We may ask questions to show interest, probe for details, and listen attentively.
We can also directly communicate our attraction verbally.
We might tell someone we like a particular trait, ability, or attribute.
We may compliment someone’s outfit, hairstyle, or jewelry.
We may use affinity-seeking strategies to get people to like us.
Displaying nonverbal immediacy cues and verbally confirming the other person not only communicates your attraction but also increases the probability that he or she will like you.
Be Open and Self-Disclose Appropriately
Your self-disclosure helps your partner make informed decisions about initiating or escalating a relationship with you.
The depth of self-disclosure needs to be appropriate to the intimacy level of relationship.
Restricting self-disclosure is one way to control the development of a relationship.
Gather Information to Reduce Uncertainty
Uncertainty reduction theory is based on the assumption that we like to have control and predictability in our lives; therefore, when we are faced with uncertainly, we are driven to gain information to reduces that uncertainty.
We reduce uncertainty by gathering either cognitive or behavioral information about others.
Technology can play a role in reducing our uncertainties; for example, we use Facebook to learn about people.
We also are likely to seek out information when others behave in unexpected ways, such as asking other people or conducting secret tests.
Uncertainty about the very nature and definition of our relationships and our partners’ regard for us can hamper the development, escalation, and maintenance of those relationships.
In general, the less relational uncertainty you have, the greater the relationship satisfaction.
Listen Actively and Respond Effectively
Listening clues helps us to know people’s needs, wants, and values.

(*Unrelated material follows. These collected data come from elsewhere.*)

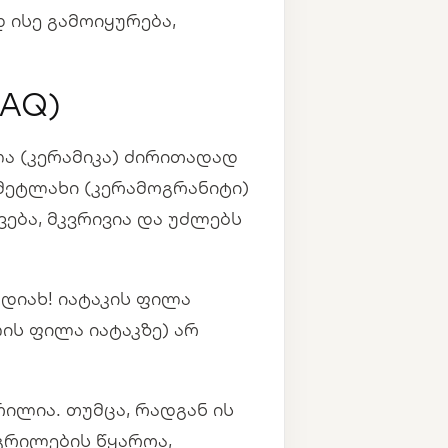
 ისე გამოიყურება,
FAQ)
ლა (კერამიკა) ძირითადად
 მეტლახი (კერამოგრანიტი)
ება, მკვრივია და უძლებს
 დიახ! იატაკის ფილა
ის ფილა იატაკზე) არ
რილია. თუმცა, რადგან ის
გრილების წყაროა,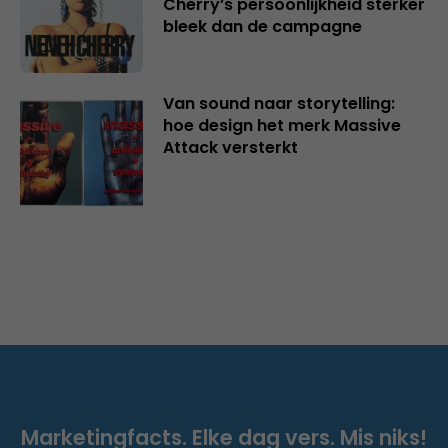
Cherry’s persoonlijkheid sterker
bleek dan de campagne
Van sound naar storytelling:
hoe design het merk Massive
Attack versterkt
Marketingfacts. Elke dag vers. Mis niks!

Stop, look and listen: Your confirming responses increase your partner’s sense of self-worth and communicate the value you place on him or her and the relationship.
Socially Decenter and Adopt an Other-Oriented Perspective
Social decentering helps you better understand your partner, and that understanding allows you to choose effective strategies for accomplishing your communication goals, adapting to your partner’s current behavior, and anticipating his or her responses.
Even individuals weak in general social decentering can develop relationshipspecific social decentering—decentering skills based on the knowledge and understanding they have gained in a specific intimate relationship.
Underlying intimate relationships is the expectation that our partner understands us and treats us in a manner that reflects that understanding.